Note 1- The driver is allowed to move the vehicle from the accident scene to perform the duties
mentioned in this article, [only] if there is no other way to help the injured person.
Note 2- In all the above mentioned cases, when the driver takes the injured person to a place for
treatment and rest, or informs the relevant officials about the incident, or if by any means facilitates
the injured persons treatment and rest and relief, the court shall consider mitigating his punishment.
Article 720- Anyone who manipulates the numbers and specifications of plates of land or marine or
farming motorized vehicles, or attaches another motorized vehicles plate to it, or attaches a false
plate, or uses such vehicles while being aware of the false or manipulated plate, and also anybody
who, without permission from the traffic police, changes the chassis or motor or plate numbers of
motorized vehicles or motor or chassis plates which are carved or installed by the manufacturer
company, or changes its original form, shall be sentenced to six months to one year of
imprisonment.
Article 721- Anyone who wants to junk a motorized vehicle must first report the issue and the place
the car is parked to the local traffic police office. The traffic police must issue the permission within
one week and if for some reason they disagree with junking [the vehicle], inform the applicant about
its decision within the same period. If the traffic police do not declare their decision in the said period,
junking the vehicle is permitted after the deadline is expired. Violation of this article shall be
punishable by two months to one year of imprisonment.
Article 722- If a motorized vehicle or its plate is stolen or lost, the possessor of the vehicle, whether
or not he is the owner of the vehicle, as soon as he becomes aware, shall report the issue to the
nearest police station. Violation of this article shall be punishable by five hundred thousand to one
million Rials.
Article 723- Anyone who, without an official driving license, drives or operates a motorized vehicle
that requires a special license, and also anyone who is banned by a court decision from driving a
motorized vehicle, drives the aforementioned vehicles, in the first instance shall be sentenced to up
to two months tazir imprisonment or a fine of up to one million Rials or both the punishments, and in
the case of recurrence shall be sentenced to two to six months imprisonment.

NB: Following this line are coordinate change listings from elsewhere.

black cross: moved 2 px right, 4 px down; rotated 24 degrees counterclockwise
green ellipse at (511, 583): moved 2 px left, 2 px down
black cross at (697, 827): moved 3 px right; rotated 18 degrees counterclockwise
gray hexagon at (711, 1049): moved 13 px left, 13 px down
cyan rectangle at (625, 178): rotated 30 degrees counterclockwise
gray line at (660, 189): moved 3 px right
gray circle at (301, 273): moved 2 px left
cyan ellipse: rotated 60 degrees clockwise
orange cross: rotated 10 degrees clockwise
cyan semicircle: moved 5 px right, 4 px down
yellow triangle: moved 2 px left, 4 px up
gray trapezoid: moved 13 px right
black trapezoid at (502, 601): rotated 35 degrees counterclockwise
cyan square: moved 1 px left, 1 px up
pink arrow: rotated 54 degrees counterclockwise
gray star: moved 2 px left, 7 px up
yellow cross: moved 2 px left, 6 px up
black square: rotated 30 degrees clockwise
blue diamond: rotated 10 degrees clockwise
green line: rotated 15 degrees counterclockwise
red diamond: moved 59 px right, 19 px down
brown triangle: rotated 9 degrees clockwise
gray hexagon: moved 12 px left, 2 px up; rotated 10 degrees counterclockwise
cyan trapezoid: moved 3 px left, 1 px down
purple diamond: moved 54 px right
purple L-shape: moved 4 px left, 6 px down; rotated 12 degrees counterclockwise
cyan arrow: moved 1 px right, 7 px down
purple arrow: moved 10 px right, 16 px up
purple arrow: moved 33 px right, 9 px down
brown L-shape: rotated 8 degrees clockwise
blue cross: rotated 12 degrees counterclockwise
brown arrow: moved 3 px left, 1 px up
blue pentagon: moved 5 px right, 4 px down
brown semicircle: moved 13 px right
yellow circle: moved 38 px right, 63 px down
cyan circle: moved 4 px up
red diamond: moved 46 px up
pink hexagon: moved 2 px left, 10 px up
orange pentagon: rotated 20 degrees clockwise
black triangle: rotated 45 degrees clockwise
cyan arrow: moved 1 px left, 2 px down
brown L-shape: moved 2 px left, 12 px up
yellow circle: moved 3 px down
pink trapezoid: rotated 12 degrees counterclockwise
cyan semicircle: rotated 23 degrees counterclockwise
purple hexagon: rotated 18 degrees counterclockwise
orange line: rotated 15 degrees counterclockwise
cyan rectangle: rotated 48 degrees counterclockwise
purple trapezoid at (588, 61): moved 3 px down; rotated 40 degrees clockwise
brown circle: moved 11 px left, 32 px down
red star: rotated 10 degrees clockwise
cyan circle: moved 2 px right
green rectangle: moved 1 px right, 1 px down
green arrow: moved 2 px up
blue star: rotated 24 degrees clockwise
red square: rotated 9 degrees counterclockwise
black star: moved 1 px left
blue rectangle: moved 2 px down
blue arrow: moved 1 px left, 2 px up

Article 724- Any driver of a vehicle that deliberately manipulates the speed-recorder equipment of
the vehicle so that the equipment shows a lower speed than the actual speed, or drives the vehicle
while being aware that the said equipment is manipulated, in the first instance shall be sentenced to
ten days to two months imprisonment or a fine of fifty thousand to five hundred thousand Rials or
both the punishments, and in the case of recurrence shall be sentenced to six months to two to six
months imprisonment.
Article 725- If any government official who is responsible for the assessment of driving skills and
issuance of driving licenses, issues a driving license for an incompetent applicant, they shall be

sentenced to six months to one year of tazir imprisonment and five years prohibition from civil
service and the aforementioned license shall be revoked.
Article 726- An accessory to a tazir crime shall be punished with the minimum punishment provided
for the same crime.
Article 727- The crimes mentioned in articles 558, 559, 560, 561, 562, 563, 564, 565, 566, later part
of article 596, 608, 622, 633, 642, 648, 668, 669, 676, 677, 679, 682, 684, 685, 690, 692, 694, 697,
699, and 700 shall not be prosecuted unless by complaint of a private complainant and if the private
complainant forgives [waives his complaint] the court may mitigate the punishment of the offender, or
according to the Sharia provisions abandon the prosecution.
Article 728- Considering the characteristics of a crime and the offender and the number of instances
in which the crime was committed, when delivering the judgment and if required, the court may apply
the rules regarding mitigation or the suspension of punishment and supplementary and substitute
punishments such as the temporary deprivation of public services.